Will the Fed Consider an Emergency Rate Cut in the Fall?
Wharton School professor emeritus of finance Jeremy Siegel called for such a cut in early August but since has told CNBC that he no longer thinks it’s necessary.
As Jamie Cox, managing partner, Harris Financial Group, said, the Fed minutes released on Aug. 21 “removed all doubt about a September rate cut.”
Yet opinions vary as to whether serious talks about an emergency rate cut could resurface later this year.
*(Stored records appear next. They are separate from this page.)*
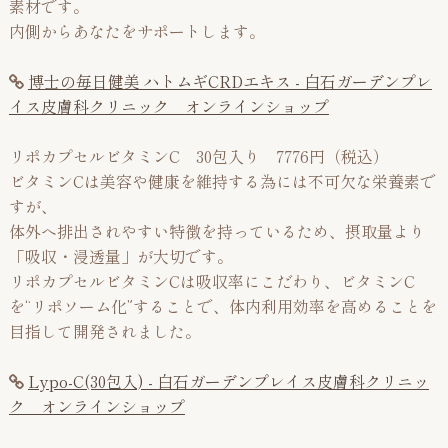
素材です。
内側からあなたをサポートします。
博士の毎日健美 ハトムギCRDエキス - 白石ガーデンプレ
イス皮膚科クリニック オンラインショップ
リポカプセルビタミンC 30包入り 7776円（税込）
ビタミンCは美容や健康を維持する為には不可欠な栄養素で
すが、
体外へ排出されやすい特徴を持っているため、摂取量より
「吸収・浸透量」が大切です。
リポカプセルビタミンCは吸収率にこだわり、ビタミンC
を“リポソーム化”することで、体内利用効率を高めることを
目指して開発されました。
Lypo-C(30包入) - 白石ガーデンプレイス皮膚科クリニッ
ク オンラインショップ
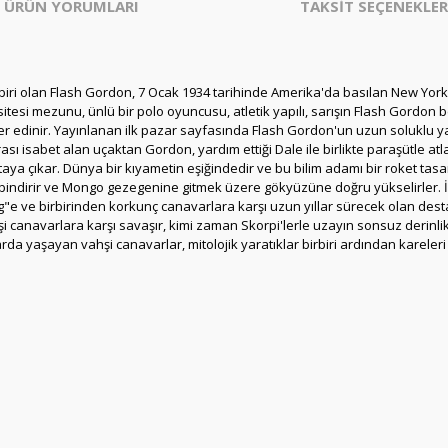
ÜRÜN YORUMLARI
TAKSİT SEÇENEKLER
biri olan Flash Gordon, 7 Ocak 1934 tarihinde Amerika'da basılan New Yor
esi mezunu, ünlü bir polo oyuncusu, atletik yapılı, sarışın Flash Gordon belk
yer edinir. Yayınlanan ilk pazar sayfasında Flash Gordon'un uzun soluklu y
sı isabet alan uçaktan Gordon, yardım ettiği Dale ile birlikte paraşütle a
taya çıkar. Dünya bir kıyametin eşiğindedir ve bu bilim adamı bir roket tasa
 bindirir ve Mongo gezegenine gitmek üzere gökyüzüne doğru yükselirler. 
e ve birbirinden korkunç canavarlara karşı uzun yıllar sürecek olan dest
anavarlara karşı savaşır, kimi zaman Skorpi'lerle uzayın sonsuz derinlikl
mlarda yaşayan vahşi canavarlar, mitolojik yaratıklar birbiri ardından karele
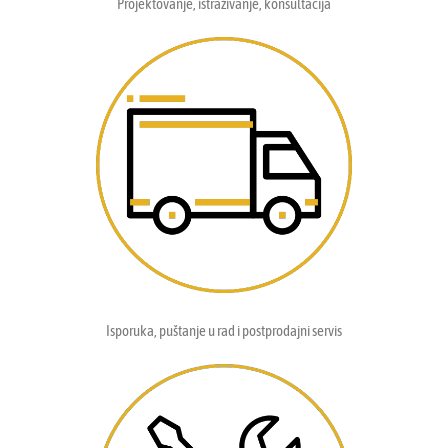
Projektovanje, istraživanje, konsultacija
Isporuka, puštanje u rad i postprodajni servis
For instance, Mendenhall argued that if the Fed doesn’t cut rates “significantly” in September — by more than 25 basis points — expect renewed discussions as the holidays approach.
“The Fed often revisits its policies in response to changing economic conditions and market expectations, so further rate adjustments could be on the horizon,” he said.
On the other hand, Shelton Capital’s Rosenkranz noted that economic data does not suggest the need for such an intra-meeting cut, as the early August volatility has calmed down. He added that if labor market conditions deteriorate more rapidly, the Fed can always increase the size and pace of future cuts without the need for an emergency cut.
However, as is often the case with emergency rate cuts, “the events that would create the need for such a remedy are usually unpredictable and unforeseen,” he said.